I continously add to my collection of NOS parts to continously replace everything from wiper arms to bumpers when they start to look anything other than new. Mustang City in Belmont always like to take my cast-offs since he says what I replace people want to buy. I decided many years ago that in order to continue to drive the car continously and have it look nice I would have to do these things.

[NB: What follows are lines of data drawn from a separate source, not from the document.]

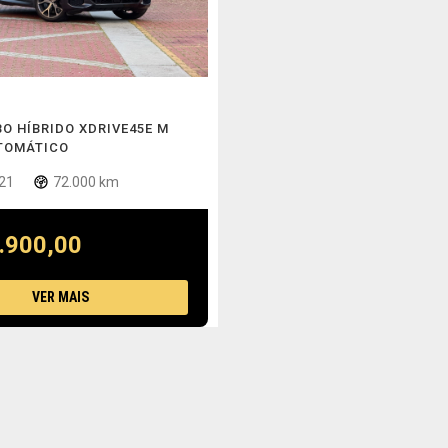
RBO HÍBRIDO XDRIVE45E M
TOMÁTICO
21
72.000 km
.900,00
VER MAIS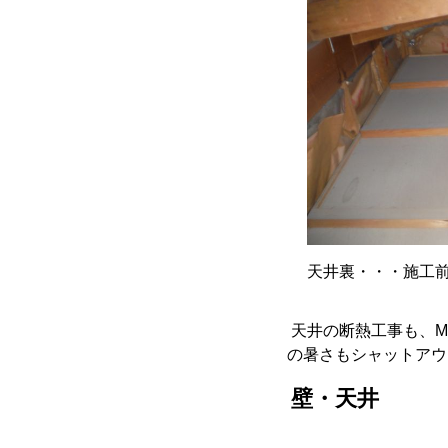
天井裏・・・施工
天井の断熱工事も、M
の暑さもシャットアウ
壁・天井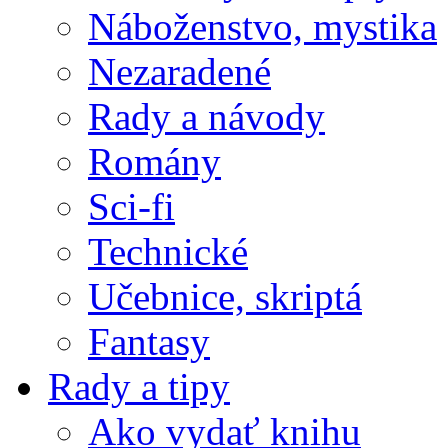
Náboženstvo, mystika
Nezaradené
Rady a návody
Romány
Sci-fi
Technické
Učebnice, skriptá
Fantasy
Rady a tipy
Ako vydať knihu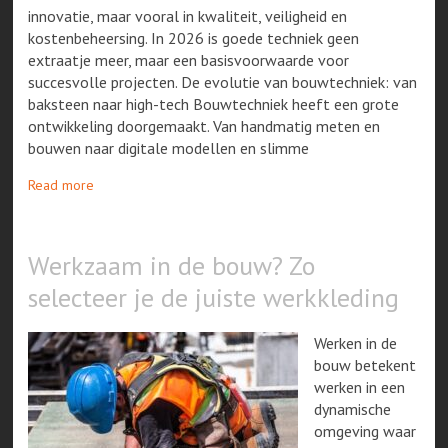
innovatie, maar vooral in kwaliteit, veiligheid en
kostenbeheersing. In 2026 is goede techniek geen
extraatje meer, maar een basisvoorwaarde voor
succesvolle projecten. De evolutie van bouwtechniek: van
baksteen naar high-tech Bouwtechniek heeft een grote
ontwikkeling doorgemaakt. Van handmatig meten en
bouwen naar digitale modellen en slimme
Read more
Werkzaam in de bouw? Zo
selecteer je de juiste werkkleding
Werken in de
bouw betekent
werken in een
dynamische
omgeving waar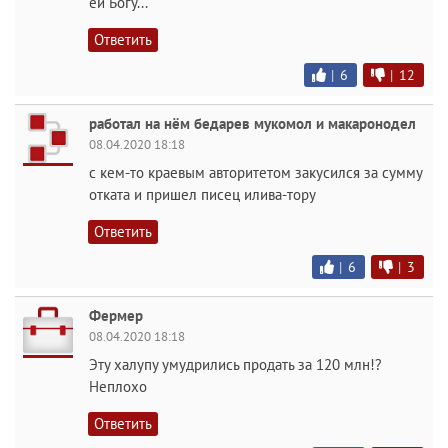
ей Богу...
Ответить
|
6
|
12
работал на нём бедарев мукомол и макаронодел
08.04.2020 18:18
с кем-то краевым авторитетом закусился за сумму
отката и пришел писец илива-тору
Ответить
|
6
|
3
Фермер
08.04.2020 18:18
Эту халупу умудрились продать за 120 млн!?
Неплохо
Ответить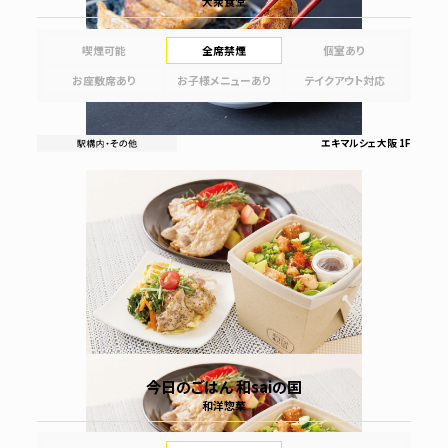
大衆食堂
喫煙可能
全席禁煙
個室あり
お座敷席あり
お子様メニューあり
テイクアウト対応
エキマルシェ大阪 1F
今日のごはん 和saiの国
和洋惣菜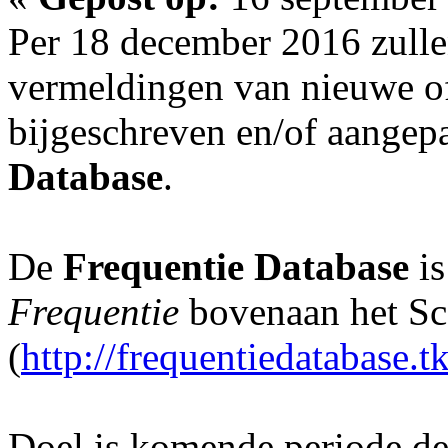
Per 18 december 2016 zulle
vermeldingen van nieuwe o
bijgeschreven en/of aangep
Database
.
De
Frequentie Database
is
Frequentie
bovenaan het S
(
http://frequentiedatabase.tk
Doel is komende periode d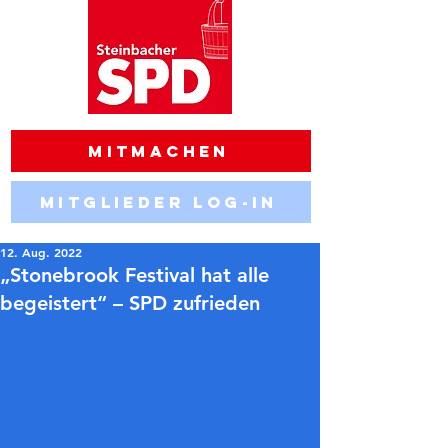
Mitmachen
Mitglieder Log-in
12. Aug. 2022
„Stonebrook Festival hat alle
begeistert“ – SPD zufrieden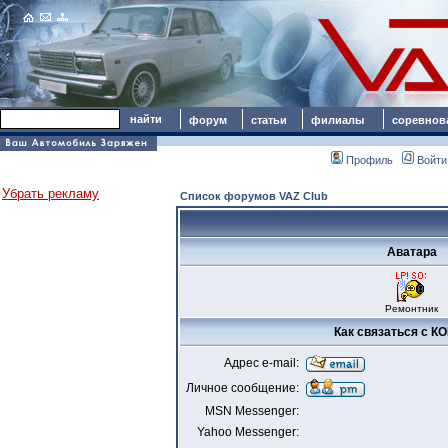
форум
статьи
филиалы
соревнов
Профиль
Войти
Убрать рекламу
Список форумов VAZ Club
Аватара
Ремонтник
Как связаться с 
Адрес e-mail:
Личное сообщение:
MSN Messenger:
Yahoo Messenger: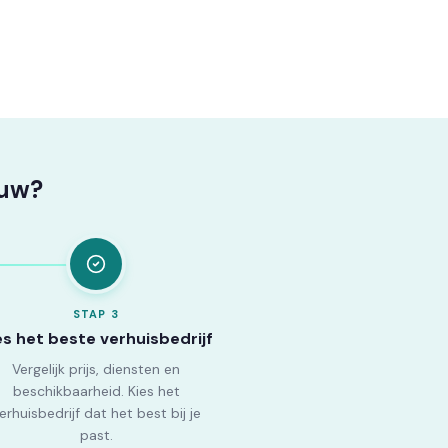
euw?
STAP
3
es het beste verhuisbedrijf
Vergelijk prijs, diensten en
beschikbaarheid. Kies het
erhuisbedrijf dat het best bij je
past.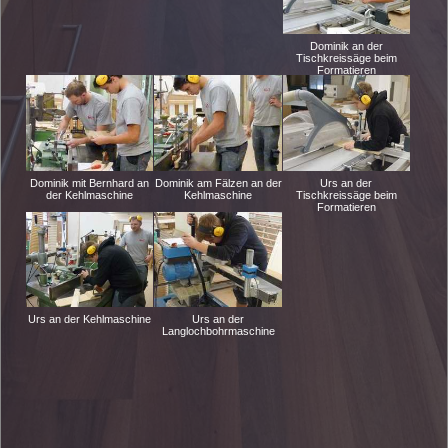
Dominik an der
Tischkreissäge beim
Formatieren
Dominik mit Bernhard an
Dominik am Fälzen an der
Urs an der
der Kehlmaschine
Kehlmaschine
Tischkreissäge beim
Formatieren
Urs an der Kehlmaschine
Urs an der
Langlochbohrmaschine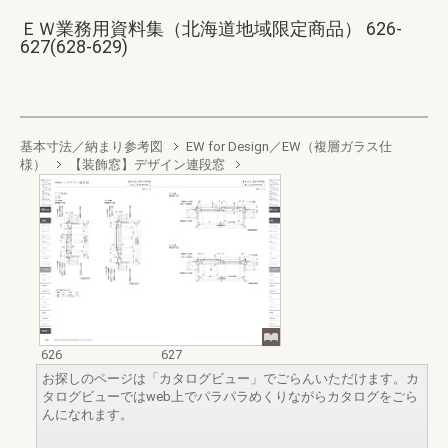
ＥＷ業務用資料集（北海道地域限定商品） 626-
627(628-629)
基本寸法／納まり参考図
EW for Design／EW（複層ガラス仕
様）
【装飾窓】デザイン連段窓
626
627
お探しのページは「カタログビュー」でごらんいただけます。カ
タログビューではweb上でパラパラめくりながらカタログをごら
んになれます。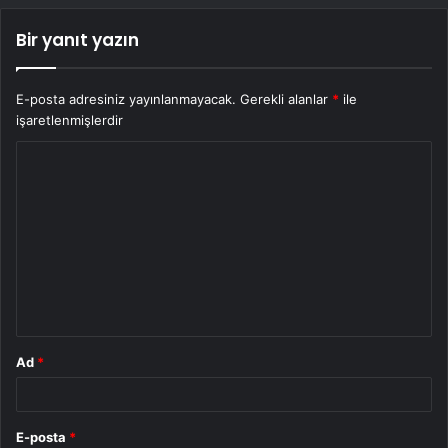
Bir yanıt yazın
E-posta adresiniz yayınlanmayacak.
Gerekli alanlar
*
ile
işaretlenmişlerdir
Y
o
r
u
m
*
Ad
*
E-posta
*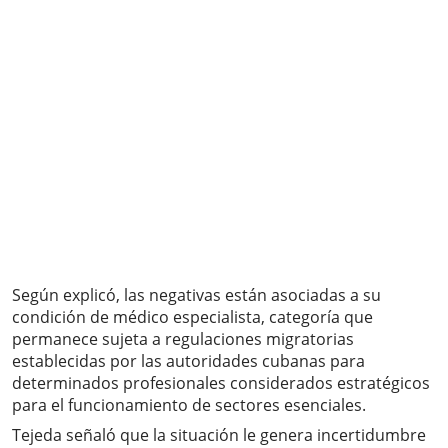
Según explicó, las negativas están asociadas a su
condición de médico especialista, categoría que
permanece sujeta a regulaciones migratorias
establecidas por las autoridades cubanas para
determinados profesionales considerados estratégicos
para el funcionamiento de sectores esenciales.
Tejeda señaló que la situación le genera incertidumbre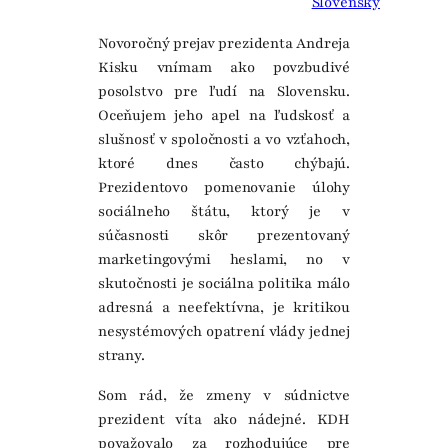
Slovensky
Novoročný prejav prezidenta Andreja
Kisku vnímam ako povzbudivé
posolstvo pre ľudí na Slovensku.
Oceňujem jeho apel na ľudskosť a
slušnosť v spoločnosti a vo vzťahoch,
ktoré dnes často chýbajú.
Prezidentovo pomenovanie úlohy
sociálneho štátu, ktorý je v
súčasnosti skôr prezentovaný
marketingovými heslami, no v
skutočnosti je sociálna politika málo
adresná a neefektívna, je kritikou
nesystémových opatrení vlády jednej
strany.
Som rád, že zmeny v súdnictve
prezident víta ako nádejné. KDH
považovalo za rozhodujúce pre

Here's just a smattering of what has been replaced or added to this car to keep it going as new or better:
-TankArmor over the gas tank -steel divider between backseat and trunk -SSBC front discs with dual power MC -GearVendors 4 speed automatic overdrive -TMI Sport Seats with headrest kit from NPD (red pony interior) -Styled Steel wheels (original set from Dallas Mustang) with NOS trim rings -Dual Red Bands from Coker Tire -Pony Carburetors Autolite 4100 (concours plating) -Autolite battery -Pertronix II electronic ignition -Flaming River gearbox -restored Rally Pak with rebuilt tach by the TachMan and quartz clock conversion -subframe connectors from Global West -NOS headlight warning buzzer -vintage ARA cruise control (replaces turn signal stalk) -NOS seat belt warning light -NOS parking brake warning light -NOS ashtray light -seatbelts restored by SSnake-Oyl -disc brake dust shields (to keep the NOS trim rings clean) -NOS visor mirror (inset into visor rather than just glued on) -windage tray inside oil pan -correct logo reproduction hoses, belts, clamps, oil filter (replaced as needed) -restored original black-and-yellow California plates -sequential LED tail lights from North West Mustang -Edelbrock's new variable rate shocks -cylindrical SS coolant overflow collector from Mustangs Plus -export brace -roller bearing spring perches -NOS 8-Track face plate milled to fit NIB Kenwood KRC-3006 (10 disc CD changer in trunk) -NOS trunk release -real hand-rubbed walnut on restored steering wheel -front and rear springs from Mustangs Plus -real walnut veneer to replace original metal-backed vinyl on dash and glovebox -locking glove box -intermittent wiper switch -trunk/utility light -humphugger console -SS braided brake lines -SS wheel well trim from Mustang City of Belmont -Dealer-installed A/C with FoMoCo bracket (which puts compressor on passenger side) -SS door thresholds with NOS SS accessory plates -HIPO exhaust manifolds - w/heat boss on passenger side to work factory automatic choke -rebuilt and re-curved NOS distributor
The following is being done next month over a span of 3 days:
-Dynmat and Quite-Sheild the entire car (gutting the interior to do so) -installing NOS gauges in instrument cluster (checked over by AutoInstruments) -installing '67 dash harness plug in my 66 harness (to ease removal of cluster) -install L.E.D. dash lights and Rally-Pac lights from Mustang Project -replacing console with complete restored console from NOS parts -replacing door hinges with roller bearing hinge pins w/zerk fittings -replace all engine harnesses, ignition wires, coil, plug wires, cap, plugs, etc. -install NOS rear window defroster with matching dash knob -install roller bearing upper control arms
And yes, the block will not make it thru another rebuild. I runs perfectly, but will probably last only another 100k (it has about 140k on it now since last rebuild). At that point I will be searching for a new block. I may or may not put on 302 heads at that point to alleviate some of the problems that the 289 heads had with the rocker arms, but then again is there really any "problem" if the engine gets 250k before needing to be rebuilt.
Oh well, at least it keeps me interested and wanting to find a 1966 Tiger to start all over again on.